### What is being asked
Every entry must be repeated exactly. Exclude all pictures.

*** Block opens ***

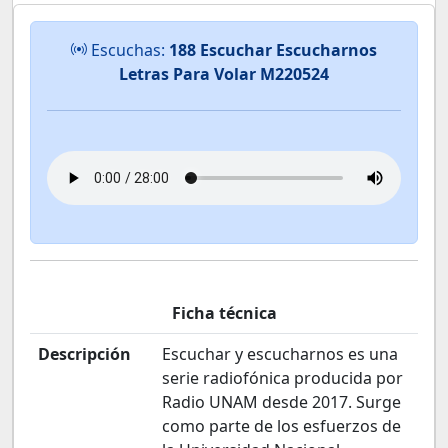
Escuchas:
188 Escuchar Escucharnos
Letras Para Volar M220524
Ficha técnica
Descripción
Escuchar y escucharnos es una
serie radiofónica producida por
Radio UNAM desde 2017. Surge
como parte de los esfuerzos de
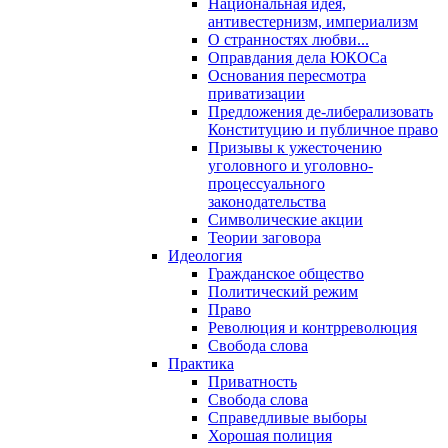
Национальная идея,
антивестернизм, империализм
О странностях любви...
Оправдания дела ЮКОСа
Основания пересмотра
приватизации
Предложения де-либерализовать
Конституцию и публичное право
Призывы к ужесточению
уголовного и уголовно-
процессуального
законодательства
Символические акции
Теории заговора
Идеология
Гражданское общество
Политический режим
Право
Революция и контрреволюция
Свобода слова
Практика
Приватность
Свобода слова
Справедливые выборы
Хорошая полиция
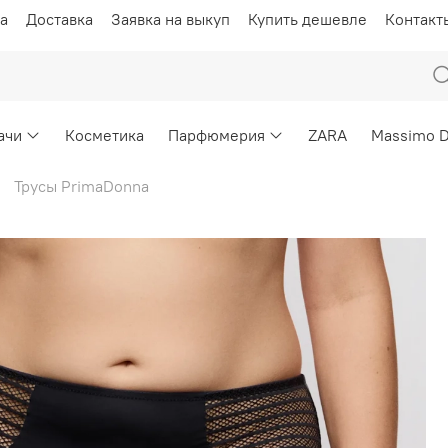
а
Доставка
Заявка на выкуп
Купить дешевле
Контакт
ачи
Косметика
Парфюмерия
ZARA
Massimo D
Трусы PrimaDonna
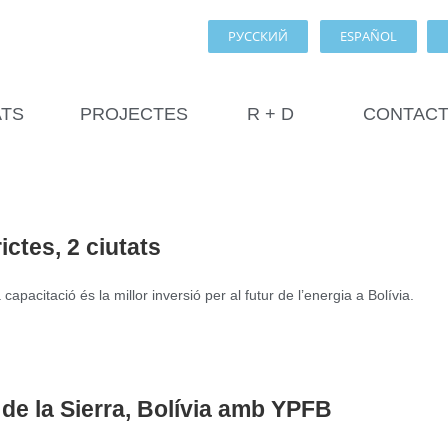
РУССКИЙ
ESPAÑOL
ATS
PROJECTES
R + D
CONTAC
ctes, 2 ciutats
acitació és la millor inversió per al futur de l’energia a Bolívia.
de la Sierra, Bolívia amb YPFB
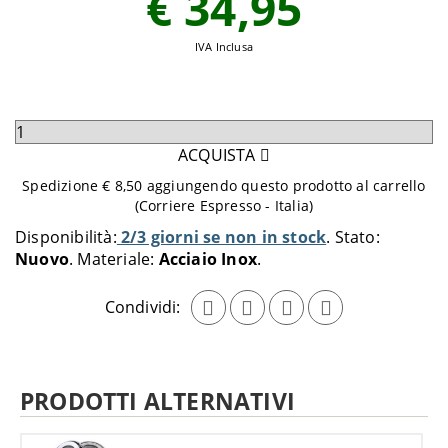
€ 34,95
IVA Inclusa
Seleziona
quantità
ACQUISTA
da
Spedizione € 8,50 aggiungendo questo prodotto al carrello
aggiungere
(Corriere Espresso - Italia)
al
Disponibilità:
2/3 giorni se non in stock
Stato:
carrello
Nuovo
Materiale:
Acciaio Inox
Condividi:
PRODOTTI ALTERNATIVI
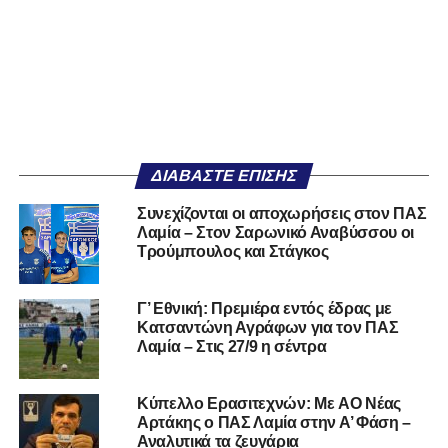
ΔΙΑΒΆΣΤΕ ΕΠΊΣΗΣ
Συνεχίζονται οι αποχωρήσεις στον ΠΑΣ
Λαμία – Στον Σαρωνικό Αναβύσσου οι
Τρούμπουλος και Στάγκος
Γ’ Εθνική: Πρεμιέρα εντός έδρας με
Κατσαντώνη Αγράφων για τον ΠΑΣ
Λαμία – Στις 27/9 η σέντρα
Kύπελλο Ερασιτεχνών: Με AO Nέας
Αρτάκης ο ΠΑΣ Λαμία στην Α’ Φάση –
Αναλυτικά τα ζευγάρια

*** Block closes ***

### Solution to the exercise
Escuchas:
188 Escuchar Escucharnos
Letras Para Volar M220524
Ficha técnica
Descripción
Escuchar y escucharnos es una
serie radiofónica producida por
Radio UNAM desde 2017. Surge
como parte de los esfuerzos de
Национальная идея,
антивестернизм, империализм
О странностях любви...
Оправдания дела ЮКОСа
Основания пересмотра
приватизации
Предложения де-либерализовать
Конституцию и публичное право
Призывы к ужесточению
уголовного и уголовно-
процессуального
законодательства
Символические акции
Теории заговора
Идеология
Гражданское общество
Политический режим
Право
Революция и контрреволюция
Свобода слова
Практика
Приватность
Свобода слова
Справедливые выборы
Хорошая полиция
а
Доставка
Заявка на выкуп
Купить дешевле
Контакт
ачи
Косметика
Парфюмерия
ZARA
Massimo D
Трусы PrimaDonna
РУССКИЙ
ESPAÑOL
ATS
PROJECTES
R + D
CONTAC
ctes, 2 ciutats
acitació és la millor inversió per al futur de l’energia a Bolívia.
de la Sierra, Bolívia amb YPFB
€ 34,95
IVA Inclusa
Seleziona
quantità
ACQUISTA
da
Spedizione € 8,50 aggiungendo questo prodotto al carrello
aggiungere
(Corriere Espresso - Italia)
al
Disponibilità:
2/3 giorni se non in stock
Stato:
carrello
Nuovo
Materiale:
Acciaio Inox
Condividi:
PRODOTTI ALTERNATIVI
ΔΙΑΒΆΣΤΕ ΕΠΊΣΗΣ
Συνεχίζονται οι αποχωρήσεις στον ΠΑΣ
Λαμία – Στον Σαρωνικό Αναβύσσου οι
Τρούμπουλος και Στάγκος
Γ’ Εθνική: Πρεμιέρα εντός έδρας με
Κατσαντώνη Αγράφων για τον ΠΑΣ
Λαμία – Στις 27/9 η σέντρα
Kύπελλο Ερασιτεχνών: Με AO Nέας
Αρτάκης ο ΠΑΣ Λαμία στην Α’ Φάση –
Αναλυτικά τα ζευγάρια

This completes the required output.